Hissène Habré a été arrêté à son domicile par la Gendarmerie nationale sénégalaise, sur instruction du Procureur général près les Chambres Spéciales Africaines. Comme nous ne sommes pas spécialiste du Droit, nous n’allons pas nous aventurer dans ce domaine ;  cependant en tant qu’universitaire et libre-penseur, nous croyons avoir le droit, et le devoir surtout, de jeter un regard critique sur l’histoire politique de l’Afrique, du Tchad en particulier, de l’Indépendance au début des années 1990, pour éclairer la lanterne du contribuable sénégalais, notre employeur. Cette période correspond, sur le plan international, à ce que les analystes politiques appellent la « Guerre froide » entre l’Occident capitaliste et l’Est communiste, avec respectivement comme têtes de file les Etats Unis d’Amérique et l’Union des Républiques Socialistes Soviétiques (URSS), aujourd’hui défunte.

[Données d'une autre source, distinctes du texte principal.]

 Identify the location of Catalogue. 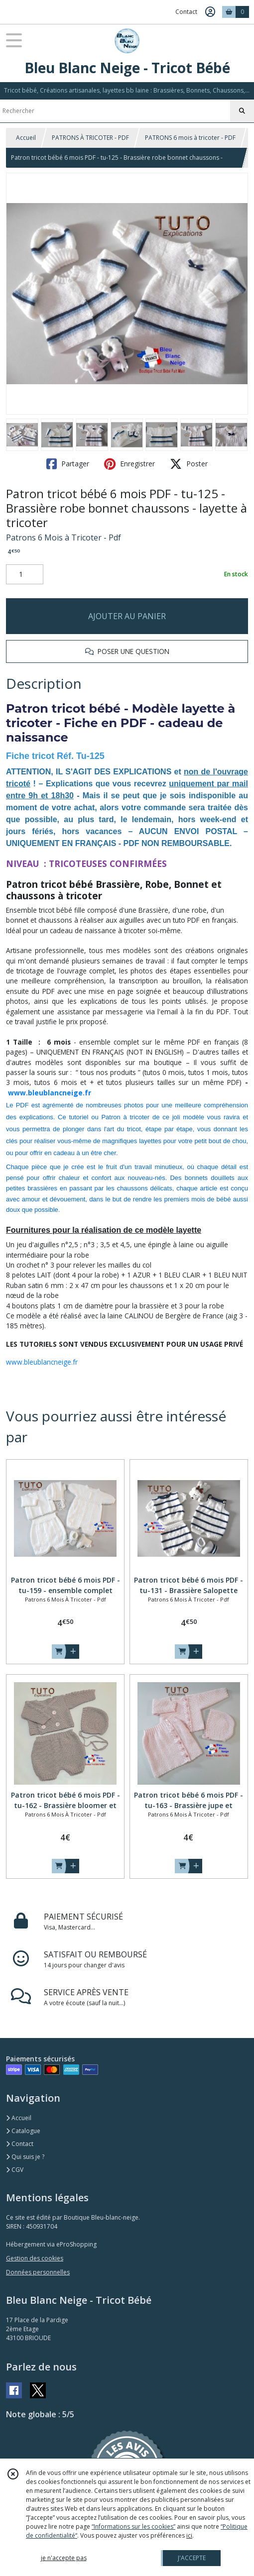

Il faut dire que L’Afrique a terriblement souffert de cette « Guerre froide » entre ces deux pôles qui ont mené par le bout du nez les pays du Tiers-Monde pendant plusieurs décennies marquées par de multiples conflits internes et externes par procuration. En effet, si l’indépendance africaine a été un « échec », s’il y a eu des dictateurs qui ont brisé les os à leur peuple, cela est dû en grande partie à cette « guerre » qui a grillé et brouillé au Continent tous les sentiers qui devaient le mener vers le progrès social, économique et politique.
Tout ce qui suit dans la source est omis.